I am no back burner girl I better be taking up the whole stove I want what we are cooking to feed a multitude I want it to be good enough and big enough to share and pass around I want my meat slow cooked and laced with butter Dripping and falling off the bone Everyone seems to be looking for a microwave meal Which really is just being afraid and settling Scared to not get that home cooked meal right But here is the thing about a slow cooked meal You get time to reverse your mistakes You get to soak some things in And the warmth it gives you Surpasses all your desires to be right and perfect Allowing you to just surrender into what is Giving you understanding that the bitter complements the sweet That it is just as necessary.

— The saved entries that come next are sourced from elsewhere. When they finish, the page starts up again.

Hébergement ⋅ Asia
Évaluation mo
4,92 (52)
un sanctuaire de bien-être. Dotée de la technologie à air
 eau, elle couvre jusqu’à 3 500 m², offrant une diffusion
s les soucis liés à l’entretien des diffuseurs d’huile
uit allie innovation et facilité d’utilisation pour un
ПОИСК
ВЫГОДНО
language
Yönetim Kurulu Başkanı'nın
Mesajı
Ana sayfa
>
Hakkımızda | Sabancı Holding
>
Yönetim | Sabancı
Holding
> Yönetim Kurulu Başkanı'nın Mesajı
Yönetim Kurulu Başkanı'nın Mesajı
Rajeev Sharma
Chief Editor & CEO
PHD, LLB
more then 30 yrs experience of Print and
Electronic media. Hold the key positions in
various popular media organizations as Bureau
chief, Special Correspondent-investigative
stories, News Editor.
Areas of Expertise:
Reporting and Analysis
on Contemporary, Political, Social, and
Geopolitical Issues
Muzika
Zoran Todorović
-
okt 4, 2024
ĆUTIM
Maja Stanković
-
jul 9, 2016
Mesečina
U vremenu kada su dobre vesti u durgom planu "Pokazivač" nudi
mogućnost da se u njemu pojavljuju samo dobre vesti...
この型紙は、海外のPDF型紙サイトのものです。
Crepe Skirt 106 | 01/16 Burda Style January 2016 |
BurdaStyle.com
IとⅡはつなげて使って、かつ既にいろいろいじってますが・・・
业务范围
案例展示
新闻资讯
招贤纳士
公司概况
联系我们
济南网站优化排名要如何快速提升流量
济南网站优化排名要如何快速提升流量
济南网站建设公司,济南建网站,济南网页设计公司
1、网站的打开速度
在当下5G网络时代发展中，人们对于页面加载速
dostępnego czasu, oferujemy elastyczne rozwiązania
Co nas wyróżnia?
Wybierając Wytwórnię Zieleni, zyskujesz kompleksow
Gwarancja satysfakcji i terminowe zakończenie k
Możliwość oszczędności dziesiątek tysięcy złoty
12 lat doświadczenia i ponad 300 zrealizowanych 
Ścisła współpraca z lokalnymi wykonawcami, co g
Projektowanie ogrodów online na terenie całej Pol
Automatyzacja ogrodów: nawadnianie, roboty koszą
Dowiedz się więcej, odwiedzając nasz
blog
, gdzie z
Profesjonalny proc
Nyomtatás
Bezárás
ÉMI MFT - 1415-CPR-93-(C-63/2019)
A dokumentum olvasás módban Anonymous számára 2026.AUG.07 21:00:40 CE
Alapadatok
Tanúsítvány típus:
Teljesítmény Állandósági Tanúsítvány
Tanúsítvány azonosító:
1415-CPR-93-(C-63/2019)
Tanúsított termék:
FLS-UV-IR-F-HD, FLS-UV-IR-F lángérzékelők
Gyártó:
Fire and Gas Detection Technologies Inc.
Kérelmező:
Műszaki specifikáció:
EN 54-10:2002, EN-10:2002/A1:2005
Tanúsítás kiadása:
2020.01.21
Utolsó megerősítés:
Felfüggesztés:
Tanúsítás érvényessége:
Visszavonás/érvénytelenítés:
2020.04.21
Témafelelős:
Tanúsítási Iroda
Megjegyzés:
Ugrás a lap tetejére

So I want to have fought with you before we had *** And when we do get there I want to break upon each other Because we are practicing letting go I want to know what happens when you blackout drink And I liking knowing how you kiss other girls I hope you know how I am when I am thirsty I want you to know what it looks like when I am careless And how it goes when I pick myself back up I need to know the exact flushing shade of your shame I want you to know how I hide mine I want to know what it is to doubt you I would also like to know what it is to forgive you Or for you to have to forgive me
I don't want you in the bar bathroom I don't want to be bent over holding the wall up with eyes closed I wanted to be so deep in your eyes that it truly feels like we are one I want you in my bed Completely naked, physically and emotionally With sunlight pouring through the window I don't want to be ******* for an ****** I want to meander and explore and be fascinated I want to be so in tune with you that when you opened yourself to me I get to appreciate every beautiful and even ugly molecule of it.